Perlmutter, along with Rep. Denny Heck, D-Washington, have introduced the Marijuana Business Access to Banking Act in Congress. The bill would shield banks and credit unions from prosecution for doing business with places that sell pot.
“Right now we have a situation where a banker tells someone, 'Wait a second, I'd love to do business with you, but I have law enforcement agencies watching me,'” Perlmutter said. “We have to move away from that.”
Perlmutter said that operating on a cash-only basis invites crime, such as robbery and tax evasion. But, right now, federal law does not allow exceptions to banking rules for states like Colorado, where either retail or medical marijuana businesses are legal.
Retail pot shops will begin to open next year, under last year's voter-approved Amendment 64. The Colorado Legislature recently put in place regulations on the new industry, but marijuana use and sales are still illegal under federal law.
Perlmutter's bill is receiving support from Colorado's congressional delegation, with Reps. Jared Polis and Diana DeGette, both Democats, and Mike Coffman, a Republican, on board. The bill is being co-sponsored by a bipartisan group of 16 lawmakers.

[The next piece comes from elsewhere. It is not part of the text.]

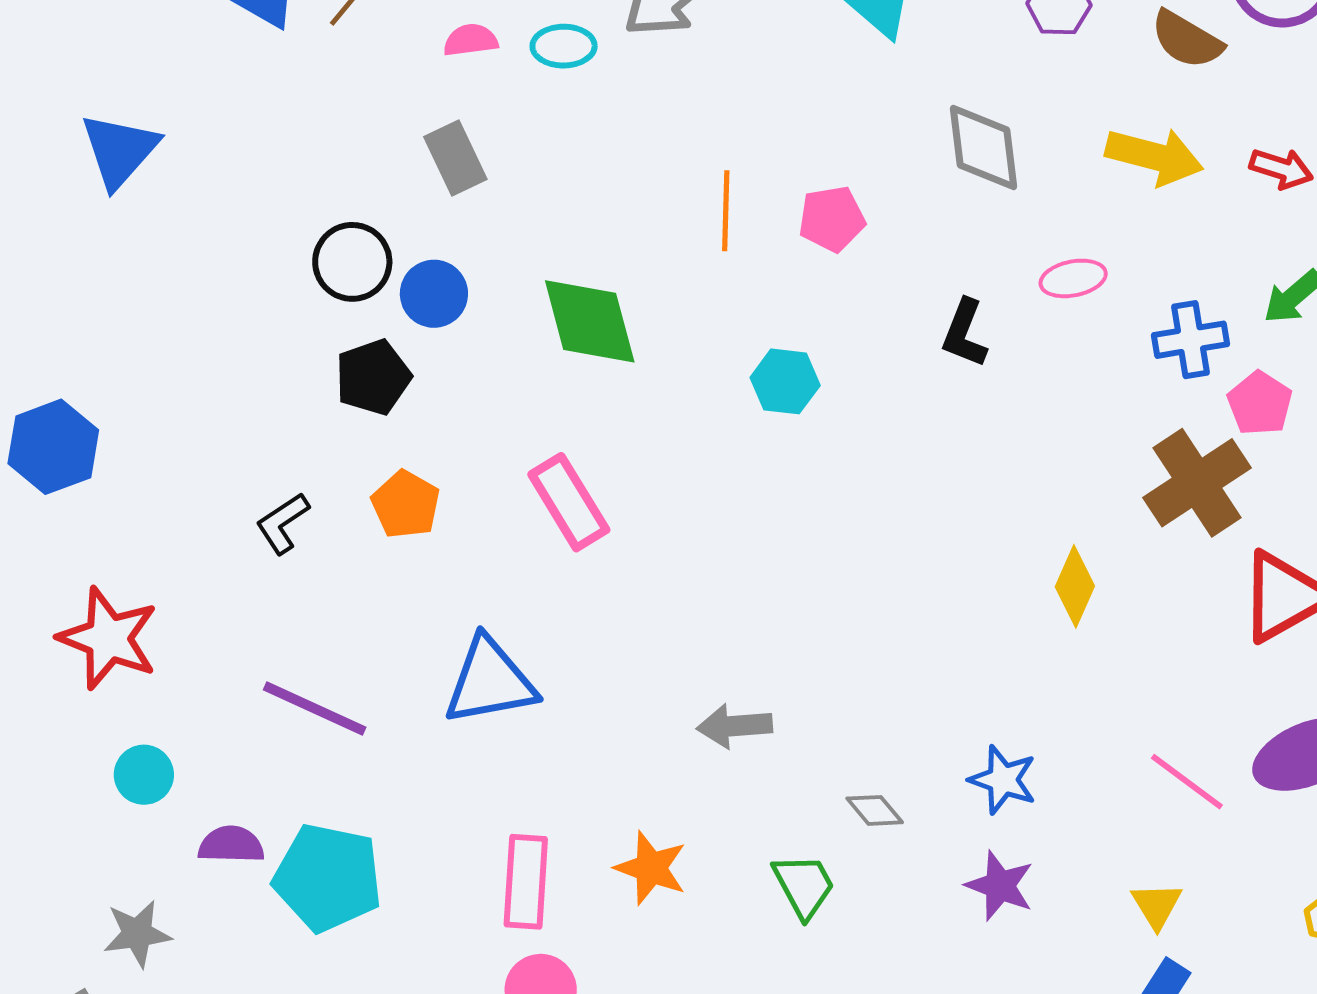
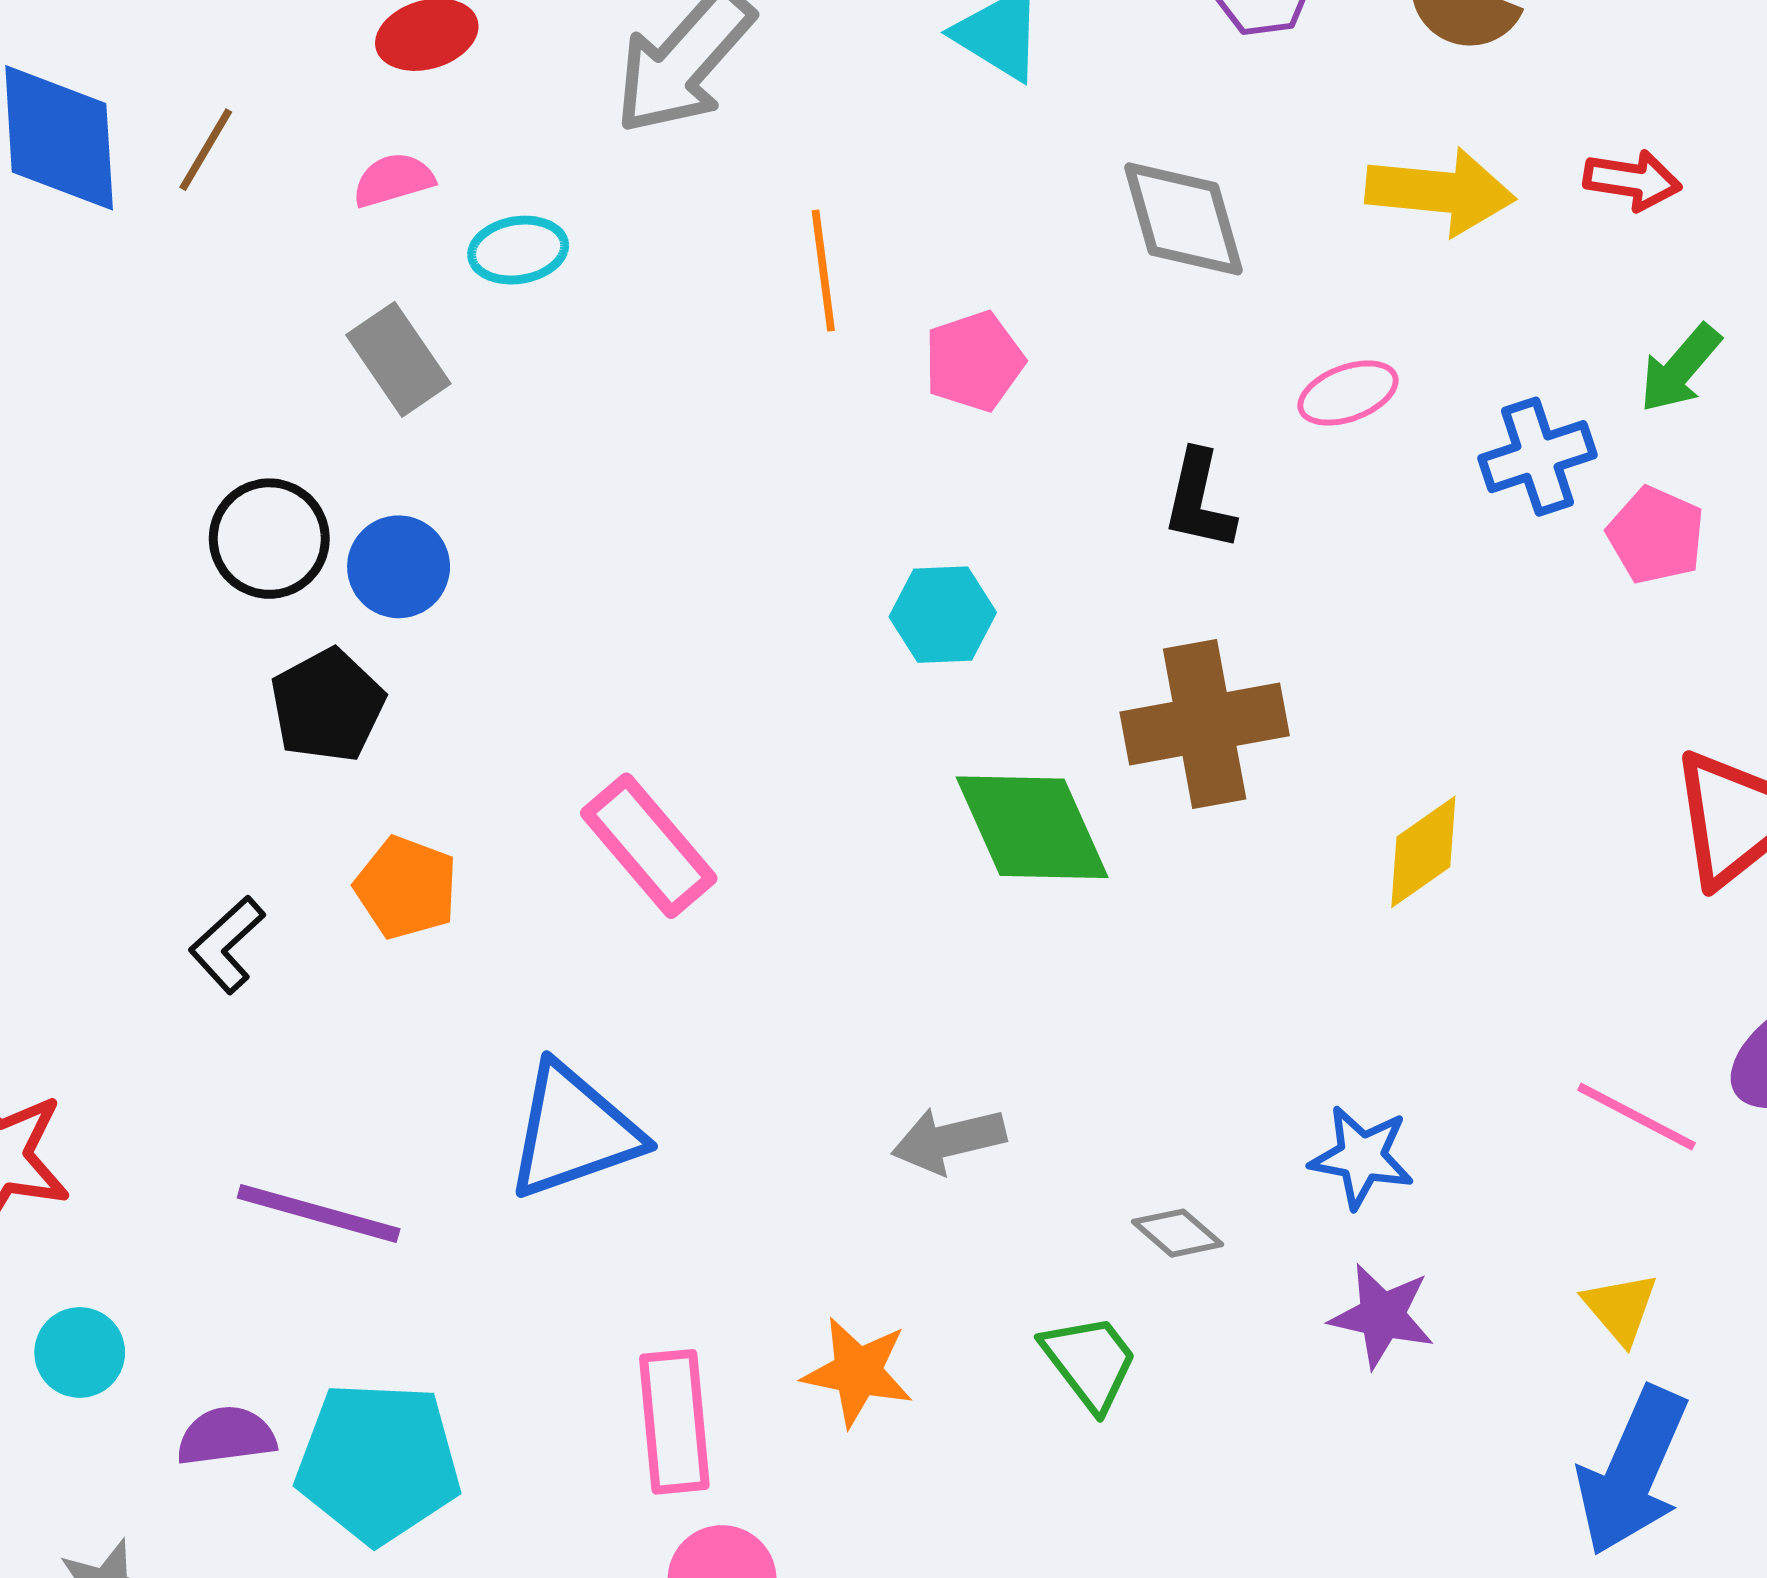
cyan ellipse: (564, 46) -> (518, 250), moved
orange line: (726, 211) -> (823, 271), moved
green diamond: (590, 321) -> (1032, 827), moved
brown cross: (1197, 483) -> (1205, 724), moved, turned 32
yellow diamond: (1075, 586) -> (1423, 852), turned 40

But getting the bill through the rest of the Republican-controlled House of Representatives may be another story.
“This will be a tough climb,” Perlmutter acknowledged. “I don't want to kid you on that.”
Perlmutter said that there will be hesitation from members of Congress who are not from states that allow marijuana sales.
“A lot of folks are fearful of marijuana and its use, and they're resistant,” Perlmutter said. “So, we've got some work to do.”
The bill has been assigned to the House Financial Services Committee. Perlmutter said that he has asked the committee chairperson to hold a hearing on the bill, but said that it's still “very early in the process.”
“It's not going to be easy, but I think we can do it,” Perlmutter said.